== Action item ==
Every entry should be reproduced precisely, with each picture left out.
=======
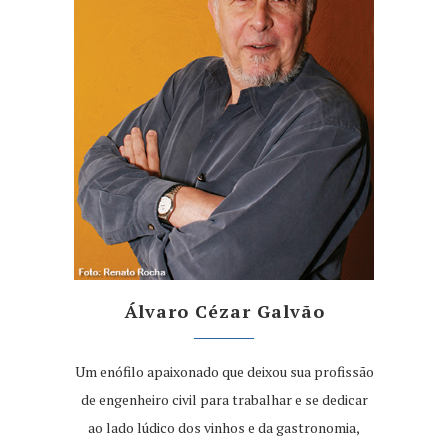
Álvaro Cézar Galvão
Um enófilo apaixonado que deixou sua profissão
de engenheiro civil para trabalhar e se dedicar
ao lado lúdico dos vinhos e da gastronomia,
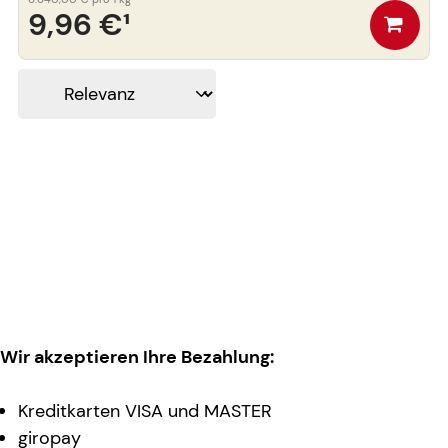
9,96 €
¹
Wir akzeptieren Ihre Bezahlung:
Kreditkarten VISA und MASTER
giropay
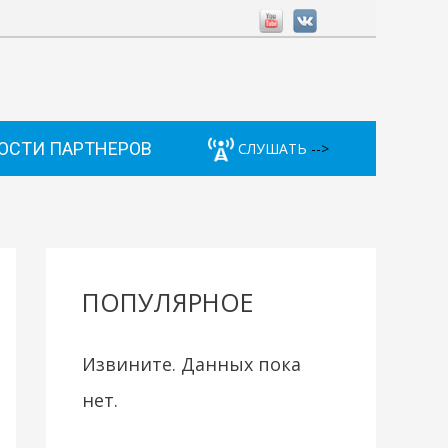
ОСТИ ПАРТНЕРОВ
СЛУШАТЬ
-->
ПОПУЛЯРНОЕ
Извините. Данных пока
нет.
=======
== Exercise output ==
Álvaro Cézar Galvão
Um enófilo apaixonado que deixou sua profissão
de engenheiro civil para trabalhar e se dedicar
ao lado lúdico dos vinhos e da gastronomia,
9,96 €
¹
Wir akzeptieren Ihre Bezahlung:
Kreditkarten VISA und MASTER
giropay
ОСТИ ПАРТНЕРОВ
СЛУШАТЬ
-->
ПОПУЛЯРНОЕ
Извините. Данных пока
нет.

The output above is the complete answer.